Given the probable demise of the Assads and the number of interested parties, it hardly makes sense to hang back. For if one forebears, the others may not, however strenuously Hillary presses the Reset Button.

It might be argued that Syria as constituted is already finished. The only question is who gets to bestride what follows. Recently 57 foreign policy wonks signed an open letter to President Obama  urging him to take the plunge and move against Assad. Reduced to the starkest realpolitik the argument amounts to this: if you don’t get in there somebody else will and then where will we be?

America’s interests in Syria are clear. The Syrian government, which has been on the State Department’s State Sponsors of Terror list since 1979, maintains a strategic partnership with Iran, Hamas, and Hezbollah. For years, the Assad regime also assisted the transit of foreign fighters who were responsible for killing numerous American troops in Iraq. And for years, the Syrian government secretly pursued a nuclear program with North Korean assistance. The emergence of a representative Syrian government that protects the rights of all of its citizens and opposes violent extremism in all forms would therefore be a significant blow to Tehran and dramatically improve regional security and stability.
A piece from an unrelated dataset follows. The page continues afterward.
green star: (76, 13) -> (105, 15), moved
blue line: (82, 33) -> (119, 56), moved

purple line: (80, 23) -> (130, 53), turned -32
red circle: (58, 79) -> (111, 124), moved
Members of your administration, however, have made statements against the militarization of the uprising, even warning that such a turn could threaten international support for their cause. Such a position is counterproductive, especially since the protesters themselves are calling for international protection from the Assad regime’s forces. As of now, this protection is coming only from defectors from the Syrian military, who are fighting in support of the revolution. U.S. condemnation of their armed resistance undercuts them, and could have the effect of discouraging further Syrian military defections.


But preaching against the use of violence in Syria at this stage makes as much sense as inveighing against fornication in a whorehouse. It is little late to do any good; that is if anybody is listening. The signatories spell this out as bluntly as they can.
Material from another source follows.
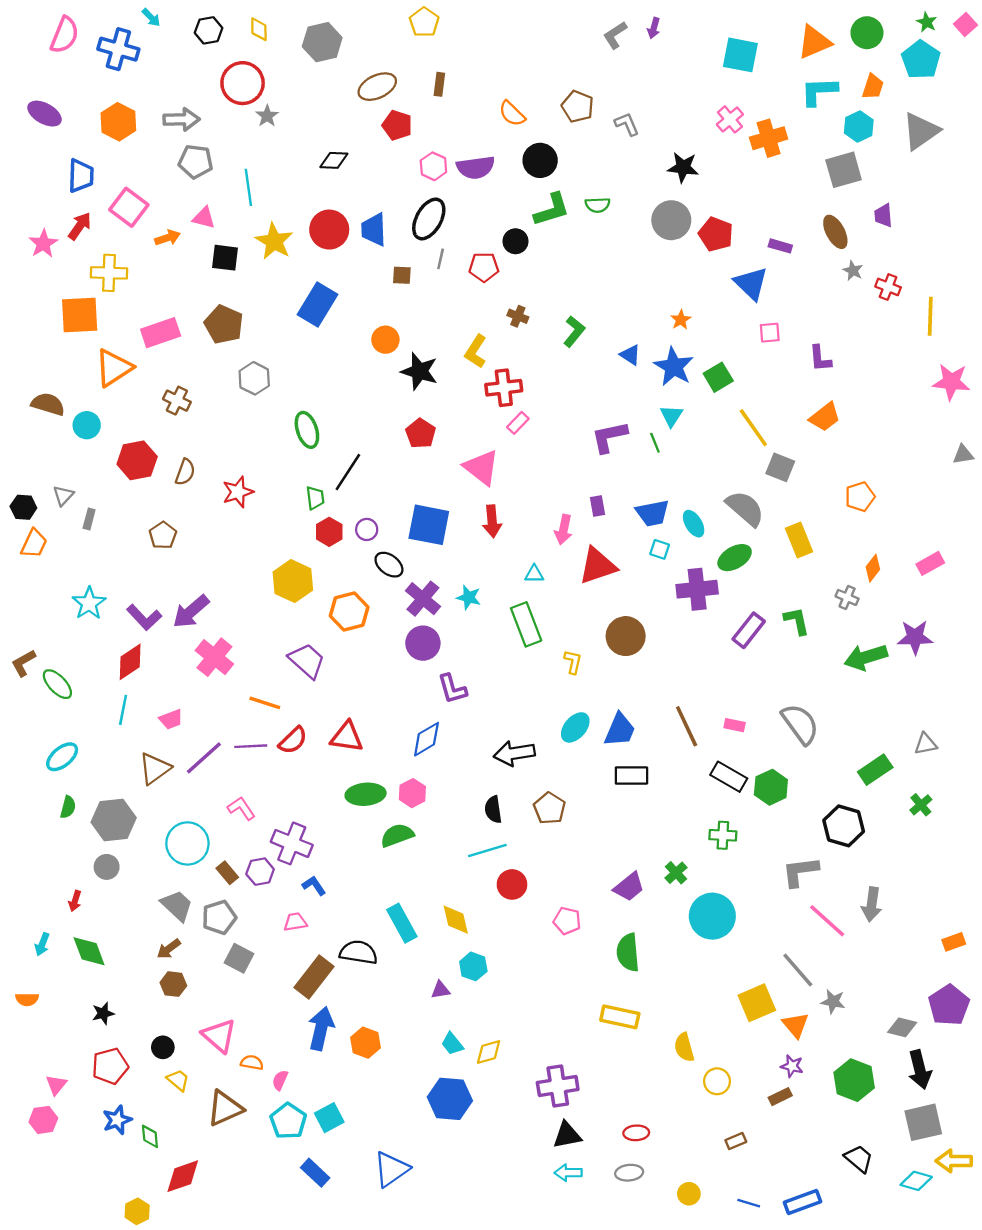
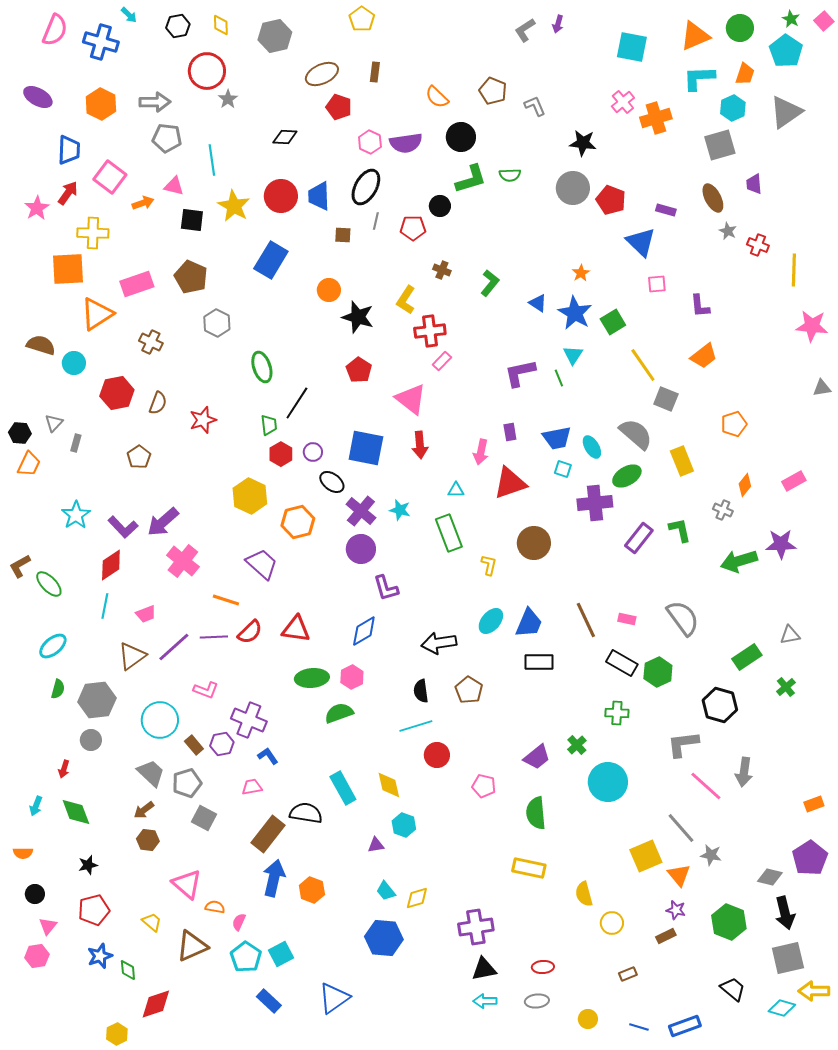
pink L-shape: (241, 808) -> (206, 690), turned 145
black circle: (163, 1047) -> (35, 894), moved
In the absence of American leadership, other countries that do not necessarily share our goals and values are stepping in to fill the void in Syria. Given the stakes, it is important that the United States lead on this issue. The Syrian people are calling for protection from the Assad regime. It is our moral obligation and in our interest to assist them.

Not everybody listens to the EU and the ICJ and not everybody believes the Global Zero though that may be news to some. It will be evident to anyone that Iraq is part of the broader situation. The conflict between Maliki and the Sunnis and possibly the Kurds takes on an altogether more portentous weight.  The threat that Iraq will itself be plunged into civil war, as now seems possible, makes it all the more important for President Obama reconsider his recent belief that he has done well to quit Iraq so completely. He must now decide what he is going to do. “Leading from behind” in this instance, is not an attractive option if other regional powers are preparing to shape the situation both to their advantage and to America’s detriment.

The root of the administration’s looping approach to the problems in Syria and Iraq is a tremendous befuddlement over the value of the region and its place in American interests. The debacle now unfolding is rooted in the Barack Obama’s electoral promises to march away from the Middle East and focus on Afghanistan, where he imagines the War on Terror began and can be ended.


He may be wrong.

The situation in Syria is developing apace. What should America do? What is in its interests? Once that is decided, the rest follows. Until then, the administration will mark time until time runs out. It has been the instinct of the President to kick the can down the road. He may now have run out of road, but not, as Gerard Vanderleun noted, out of can.